_TASK INSTRUCTIONS_
Your task is to transcribe the entries below exactly, beginning with the line containing "See the attached image. Outline" and ending with the final line, and to add nothing else.

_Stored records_

-----

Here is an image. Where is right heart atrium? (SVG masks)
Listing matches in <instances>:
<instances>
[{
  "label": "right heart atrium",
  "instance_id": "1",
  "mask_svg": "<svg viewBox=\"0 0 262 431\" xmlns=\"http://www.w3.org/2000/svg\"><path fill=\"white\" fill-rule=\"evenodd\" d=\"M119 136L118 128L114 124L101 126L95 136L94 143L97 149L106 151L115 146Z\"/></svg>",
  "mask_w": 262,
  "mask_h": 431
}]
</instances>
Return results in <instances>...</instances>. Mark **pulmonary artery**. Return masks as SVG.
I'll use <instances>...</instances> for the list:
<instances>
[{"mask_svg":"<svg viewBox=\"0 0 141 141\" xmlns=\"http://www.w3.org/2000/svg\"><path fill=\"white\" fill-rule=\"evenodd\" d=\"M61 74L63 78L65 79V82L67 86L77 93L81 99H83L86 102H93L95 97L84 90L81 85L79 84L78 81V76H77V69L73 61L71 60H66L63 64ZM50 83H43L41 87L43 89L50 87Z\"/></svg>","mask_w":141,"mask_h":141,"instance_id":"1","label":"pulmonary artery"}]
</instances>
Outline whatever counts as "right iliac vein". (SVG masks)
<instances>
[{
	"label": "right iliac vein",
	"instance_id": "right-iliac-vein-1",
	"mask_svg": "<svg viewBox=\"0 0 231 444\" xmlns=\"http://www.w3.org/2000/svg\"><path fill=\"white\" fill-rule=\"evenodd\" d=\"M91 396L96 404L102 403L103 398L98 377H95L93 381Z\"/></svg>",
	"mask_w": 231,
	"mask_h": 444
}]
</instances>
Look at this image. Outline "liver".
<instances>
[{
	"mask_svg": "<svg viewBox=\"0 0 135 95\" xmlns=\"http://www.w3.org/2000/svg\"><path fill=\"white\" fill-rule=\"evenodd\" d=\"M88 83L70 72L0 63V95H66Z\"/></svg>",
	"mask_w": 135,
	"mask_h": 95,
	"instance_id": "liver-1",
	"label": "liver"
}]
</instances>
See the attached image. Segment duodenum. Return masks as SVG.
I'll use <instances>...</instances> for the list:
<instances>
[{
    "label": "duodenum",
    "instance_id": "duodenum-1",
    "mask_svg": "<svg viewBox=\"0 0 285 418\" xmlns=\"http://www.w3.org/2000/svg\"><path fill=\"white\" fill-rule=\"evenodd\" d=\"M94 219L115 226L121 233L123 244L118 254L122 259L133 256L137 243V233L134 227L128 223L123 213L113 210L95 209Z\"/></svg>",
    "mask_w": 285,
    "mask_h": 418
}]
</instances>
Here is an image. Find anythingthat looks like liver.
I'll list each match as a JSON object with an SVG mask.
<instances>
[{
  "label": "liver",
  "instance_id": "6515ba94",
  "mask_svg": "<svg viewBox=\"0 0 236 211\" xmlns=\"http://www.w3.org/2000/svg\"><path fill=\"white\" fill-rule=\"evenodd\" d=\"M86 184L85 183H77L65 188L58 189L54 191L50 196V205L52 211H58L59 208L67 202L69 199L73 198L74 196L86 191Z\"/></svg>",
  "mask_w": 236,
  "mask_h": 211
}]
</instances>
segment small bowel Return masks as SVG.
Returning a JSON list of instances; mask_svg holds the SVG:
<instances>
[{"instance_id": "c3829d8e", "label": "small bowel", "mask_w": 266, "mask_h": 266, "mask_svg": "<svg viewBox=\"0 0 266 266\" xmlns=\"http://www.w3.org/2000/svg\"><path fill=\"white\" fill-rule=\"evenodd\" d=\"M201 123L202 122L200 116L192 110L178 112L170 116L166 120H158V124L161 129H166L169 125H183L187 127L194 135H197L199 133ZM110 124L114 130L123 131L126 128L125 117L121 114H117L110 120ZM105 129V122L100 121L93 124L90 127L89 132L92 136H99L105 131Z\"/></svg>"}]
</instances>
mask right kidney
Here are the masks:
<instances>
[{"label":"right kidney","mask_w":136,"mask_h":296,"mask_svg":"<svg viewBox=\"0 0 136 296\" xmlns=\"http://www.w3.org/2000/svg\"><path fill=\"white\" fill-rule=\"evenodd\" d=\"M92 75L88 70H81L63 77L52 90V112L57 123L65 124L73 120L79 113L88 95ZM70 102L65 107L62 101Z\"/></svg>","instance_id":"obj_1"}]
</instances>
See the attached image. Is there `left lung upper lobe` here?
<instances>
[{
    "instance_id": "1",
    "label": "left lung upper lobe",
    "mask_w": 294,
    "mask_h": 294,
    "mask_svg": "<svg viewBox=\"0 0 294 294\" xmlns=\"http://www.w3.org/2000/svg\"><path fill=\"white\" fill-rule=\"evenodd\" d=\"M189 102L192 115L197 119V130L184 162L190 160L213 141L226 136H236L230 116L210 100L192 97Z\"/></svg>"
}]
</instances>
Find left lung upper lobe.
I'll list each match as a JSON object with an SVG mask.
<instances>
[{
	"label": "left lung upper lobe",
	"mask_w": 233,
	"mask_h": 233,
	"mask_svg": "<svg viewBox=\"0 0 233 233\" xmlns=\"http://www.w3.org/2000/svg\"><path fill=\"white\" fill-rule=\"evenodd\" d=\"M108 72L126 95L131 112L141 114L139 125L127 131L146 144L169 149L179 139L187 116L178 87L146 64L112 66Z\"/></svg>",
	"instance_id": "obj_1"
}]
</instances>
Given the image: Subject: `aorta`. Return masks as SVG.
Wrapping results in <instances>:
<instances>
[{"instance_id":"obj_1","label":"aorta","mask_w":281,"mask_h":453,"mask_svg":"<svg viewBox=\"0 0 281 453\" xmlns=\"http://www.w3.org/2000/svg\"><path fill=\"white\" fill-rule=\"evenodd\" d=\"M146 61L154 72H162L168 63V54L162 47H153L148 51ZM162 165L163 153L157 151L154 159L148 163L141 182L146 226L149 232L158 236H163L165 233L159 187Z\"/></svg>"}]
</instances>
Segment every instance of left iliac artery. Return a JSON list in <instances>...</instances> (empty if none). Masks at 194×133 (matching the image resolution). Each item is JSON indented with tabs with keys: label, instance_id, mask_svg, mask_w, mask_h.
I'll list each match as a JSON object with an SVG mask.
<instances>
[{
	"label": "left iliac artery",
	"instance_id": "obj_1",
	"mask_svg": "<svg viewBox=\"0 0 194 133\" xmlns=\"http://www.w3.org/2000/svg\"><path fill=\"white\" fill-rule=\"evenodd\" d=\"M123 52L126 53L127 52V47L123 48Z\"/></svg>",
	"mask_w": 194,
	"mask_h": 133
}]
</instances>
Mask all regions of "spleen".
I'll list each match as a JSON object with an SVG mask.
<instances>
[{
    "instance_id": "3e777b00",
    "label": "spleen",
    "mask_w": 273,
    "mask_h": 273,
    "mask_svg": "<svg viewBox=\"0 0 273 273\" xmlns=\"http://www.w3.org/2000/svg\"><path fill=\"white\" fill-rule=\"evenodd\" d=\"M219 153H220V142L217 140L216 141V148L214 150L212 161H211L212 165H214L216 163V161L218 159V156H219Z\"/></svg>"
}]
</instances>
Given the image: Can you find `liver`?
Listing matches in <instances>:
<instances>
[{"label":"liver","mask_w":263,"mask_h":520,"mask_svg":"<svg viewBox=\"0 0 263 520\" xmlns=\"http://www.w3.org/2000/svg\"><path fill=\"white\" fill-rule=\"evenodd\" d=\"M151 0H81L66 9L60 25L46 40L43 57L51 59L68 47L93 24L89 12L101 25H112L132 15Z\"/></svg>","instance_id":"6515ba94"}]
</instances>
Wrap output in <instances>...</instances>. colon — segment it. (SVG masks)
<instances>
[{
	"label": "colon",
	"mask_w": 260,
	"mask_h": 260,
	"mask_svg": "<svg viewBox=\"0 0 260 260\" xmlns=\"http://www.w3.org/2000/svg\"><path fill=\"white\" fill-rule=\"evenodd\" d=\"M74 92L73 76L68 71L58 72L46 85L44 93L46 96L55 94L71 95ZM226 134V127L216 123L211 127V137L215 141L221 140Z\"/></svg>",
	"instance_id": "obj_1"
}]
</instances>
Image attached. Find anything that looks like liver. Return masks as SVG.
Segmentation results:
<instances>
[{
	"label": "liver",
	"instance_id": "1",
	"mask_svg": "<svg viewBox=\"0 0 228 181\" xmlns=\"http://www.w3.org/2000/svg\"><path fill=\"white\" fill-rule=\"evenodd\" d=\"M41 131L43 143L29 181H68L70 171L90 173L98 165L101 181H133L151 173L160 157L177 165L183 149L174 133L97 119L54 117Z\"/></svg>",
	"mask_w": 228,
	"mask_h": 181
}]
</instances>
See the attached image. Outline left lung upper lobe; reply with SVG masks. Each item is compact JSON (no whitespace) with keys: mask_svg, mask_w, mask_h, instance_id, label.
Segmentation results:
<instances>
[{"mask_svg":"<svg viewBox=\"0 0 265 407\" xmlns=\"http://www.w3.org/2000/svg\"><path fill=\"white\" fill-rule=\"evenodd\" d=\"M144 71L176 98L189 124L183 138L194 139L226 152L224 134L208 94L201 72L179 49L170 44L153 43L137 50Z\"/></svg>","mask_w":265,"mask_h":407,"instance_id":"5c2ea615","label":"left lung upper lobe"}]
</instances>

-----

_WRITTEN SOLUTION_
See the attached image. Outline left lung upper lobe; reply with SVG masks. Each item is compact JSON (no whitespace) with keys: mask_svg, mask_w, mask_h, instance_id, label.
Segmentation results:
<instances>
[{"mask_svg":"<svg viewBox=\"0 0 265 407\" xmlns=\"http://www.w3.org/2000/svg\"><path fill=\"white\" fill-rule=\"evenodd\" d=\"M144 71L176 98L189 124L183 138L194 139L226 152L224 134L208 94L201 72L179 49L170 44L153 43L137 50Z\"/></svg>","mask_w":265,"mask_h":407,"instance_id":"5c2ea615","label":"left lung upper lobe"}]
</instances>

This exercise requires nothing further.